A manifesto for better academic presentations

Dr Jonathan Downie is a practising conference interpreter with a PhD in stakeholder expectations of interpreters from Heriot-Watt University (2016).

His first book, Being a Successful Interpreter: Adding Value and Delivering Excellence, was published by Routledge in 2016.

He is also a columnist on research issues for two industry magazines and is a regular speaker on the academic and translation & interpreting conference circuits.

He tweets at @jonathanddownie (personal / academic) and @integlangsbiz (interpreting / business).

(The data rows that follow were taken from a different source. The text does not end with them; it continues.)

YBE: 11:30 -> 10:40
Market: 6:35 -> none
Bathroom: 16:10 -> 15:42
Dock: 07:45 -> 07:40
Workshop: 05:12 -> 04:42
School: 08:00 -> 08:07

Academic presentations are broken!

Admit it – the average academic talk is a cure for insomnia. It goes a bit like this:

  • Speaker clears their throat and begins in a hoarse whisper by reading their name and presentation title from the screen, despite the fact that those words are shown on the screen in font size 36!
  • Next comes the pointless “contents” slide. It still amazes me that when people have only 15 minutes to summarise the work that has taken four years of their life, they feel obligated to spend a quarter of that time explaining that their introduction will be followed by a literature review.
  • By the time we get to the meat of the presentation, the presenter has run out of steam. The part of the presentation that should have the biggest impact – what they did, why they did it and what they found – gets forgotten about or rushed as the speaker realises that their time has run out.